IMF okays 3rd tranche of $545m for Pakistan

* Franks says Pakistani economy is moving towards the set objectives
IMF okays 3rd tranche  of $545m for Pakistan

DUBAI: The International Monetary Fund has approved the third tranche of $545 million to Pakistan under the six-point $6 billion Extended Fund Facility.
This was stated by the head of IMF Mission Jeffery Franks while addressing a joint news conference after a meeting with Finance Minister Ishaq Dar in Dubai. Frank said both the parties have reached the loan agreement. He said Pakistan’s economy is moving towards the set objectives and economic growth has increased from 2.8 to 3.1 percent. Speaking on the occasion Finance Minister Ishaq Dar said our economy is on the right track and the government is taking a number of steps for further improvement.
He pledged to add 4500MW of electricity to the national grid in the next four years. “The government is providing electricity to industry despite its shortage and subsidy is also being given for the provision of cheap electricity to consumers,” the finance minister said. He said electricity distribution companies are being made efficient to overcome line losses, and added that the government has ended unannounced load shedding and approved an energy policy to increase its production. Ishaq Dar said the government is legislating to stop pilferage of electricity and gas.
The finance minister said the government is taking important steps for economic stability in the country. He said the government is ensuring smooth supply of electricity to the industry despite shortfalls. The government, he said, is giving subsidy on electricity and the tariff has not been increased for the consumers using up to two hundred units. Meanwhile, IMF Mission head Jeffrey Frank said Pakistan’s economic growth has increased from 2.8 percent to 3.1 percent, which is a good omen. 
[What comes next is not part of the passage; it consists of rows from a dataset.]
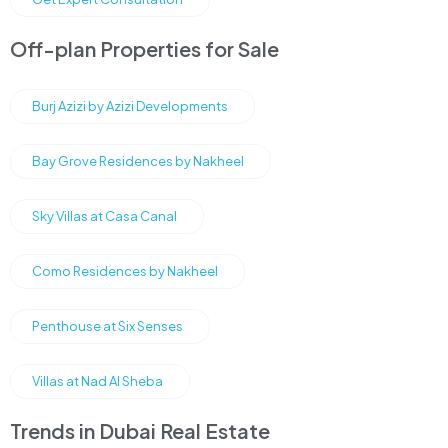
Off-plan Properties for Sale
Burj Azizi by Azizi Developments
Bay Grove Residences by Nakheel
Sky Villas at Casa Canal
Como Residences by Nakheel
Penthouse at Six Senses
Villas at Nad Al Sheba
Trends in Dubai Real Estate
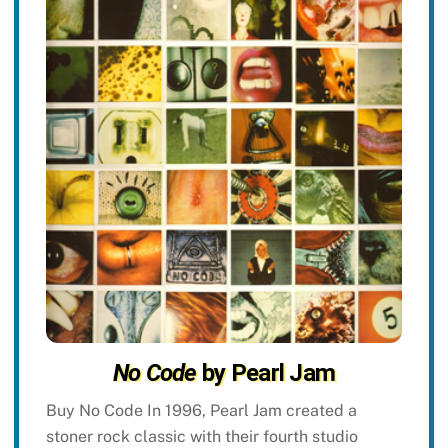
No Code
by Pearl Jam
Buy No Code In 1996, Pearl Jam created a
stoner rock classic with their fourth studio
He said the IMF is not pressing Pakistan for privatisation but it is in the best interest of the country. Frank said economic indicators are heading towards their set targets. He said agreement with Pakistan for loan has been finalised. He noted that Pakistan’s foreign exchange reserves are getting stable, and increase in tax collection will reduce the country’s fiscal deficit.
The IMF has said that decisive efforts to broaden the tax net through the elimination of tax exemptions and loopholes granted through statutory regulatory orders (SROs) are critical to the future of Pakistan’s economy. The IMF mission said in a statement that it is encouraged by the overall progress made in pushing ahead with policies to strengthen macroeconomic stability and reviving economic growth. The mission reached staff-level understandings with the authorities on a set of economic policies detailed in an updated Letter of Intent, which will be subject to Executive Board approval. 
IMF said that services and manufacturing are driving better-than-expected GDP growth, as reforms in the electricity sector seem to be bearing fruit with electricity shortages and unscheduled load-shedding declining. Led by large scale manufacturing and service sectors, growth is picking up and is now expected to reach about 3.1 percent for FY2013/14 as a whole, compared to the earlier estimate of 2.8 percent. Fiscal performance continued on track in the second quarter of 2013/14, with initial consolidation efforts relying on revenue mobilisation and reduction in energy subsidies.
IMF said that authority’s reform programme remains broadly on track, with the government meeting all of the quantitative performance criteria by end December 2013, with the exception of the targets on SBP’s net swap/forward positions and the ceiling on government borrowing from SBP.